§ **WHAT YOU NEED TO DO**:
All lines from the one that mentions "Mein Herzensanliegen ist die" through the last of the entries below must be copied exactly, with both ends kept.

§ **ENTRIES SUPPLIED**:

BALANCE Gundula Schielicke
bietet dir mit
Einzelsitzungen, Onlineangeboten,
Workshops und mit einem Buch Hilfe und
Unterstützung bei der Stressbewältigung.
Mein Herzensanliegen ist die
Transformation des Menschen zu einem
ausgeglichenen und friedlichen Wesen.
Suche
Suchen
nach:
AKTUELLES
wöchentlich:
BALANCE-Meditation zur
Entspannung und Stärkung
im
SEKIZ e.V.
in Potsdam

§ **SOLUTION**:
Mein Herzensanliegen ist die
Transformation des Menschen zu einem
ausgeglichenen und friedlichen Wesen.
Suche
Suchen
nach:
AKTUELLES
wöchentlich:
BALANCE-Meditation zur
Entspannung und Stärkung
im
SEKIZ e.V.
in Potsdam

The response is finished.